═════ RECORDS FOR THIS TASK

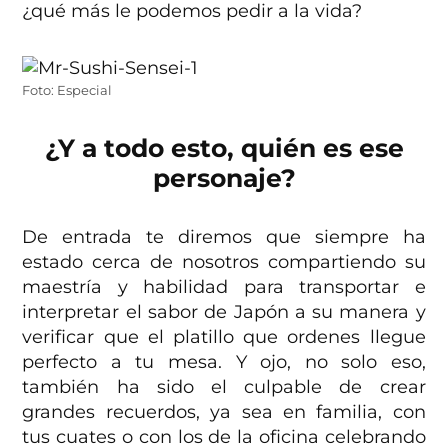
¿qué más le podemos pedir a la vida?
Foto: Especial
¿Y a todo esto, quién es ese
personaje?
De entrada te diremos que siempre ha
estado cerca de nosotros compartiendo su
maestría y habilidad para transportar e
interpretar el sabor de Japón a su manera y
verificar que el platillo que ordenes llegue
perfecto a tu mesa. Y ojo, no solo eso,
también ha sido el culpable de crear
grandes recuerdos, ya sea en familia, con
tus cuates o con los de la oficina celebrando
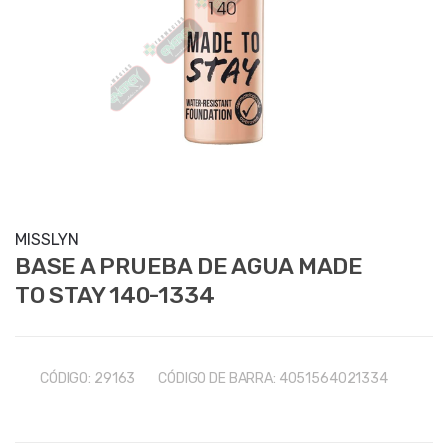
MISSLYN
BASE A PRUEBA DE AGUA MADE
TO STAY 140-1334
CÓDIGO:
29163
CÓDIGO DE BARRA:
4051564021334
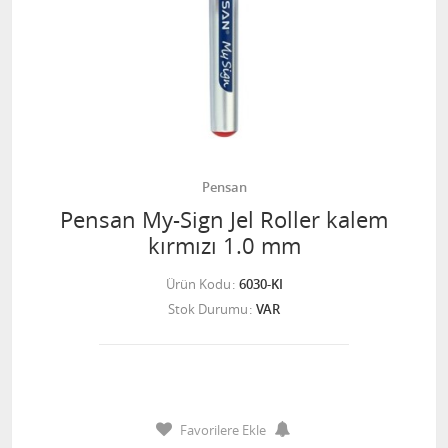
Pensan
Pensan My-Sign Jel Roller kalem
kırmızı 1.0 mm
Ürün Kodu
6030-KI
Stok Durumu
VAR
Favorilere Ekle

══════════

**TASK:** When you copy the data, keep every line exact and drop the pictures.

**TASK SOLUTION:**
¿qué más le podemos pedir a la vida?
Foto: Especial
¿Y a todo esto, quién es ese
personaje?
De entrada te diremos que siempre ha
estado cerca de nosotros compartiendo su
maestría y habilidad para transportar e
interpretar el sabor de Japón a su manera y
verificar que el platillo que ordenes llegue
perfecto a tu mesa. Y ojo, no solo eso,
también ha sido el culpable de crear
grandes recuerdos, ya sea en familia, con
tus cuates o con los de la oficina celebrando
MISSLYN
BASE A PRUEBA DE AGUA MADE
TO STAY 140-1334
CÓDIGO:
29163
CÓDIGO DE BARRA:
4051564021334
Pensan
Pensan My-Sign Jel Roller kalem
kırmızı 1.0 mm
Ürün Kodu
6030-KI
Stok Durumu
VAR
Favorilere Ekle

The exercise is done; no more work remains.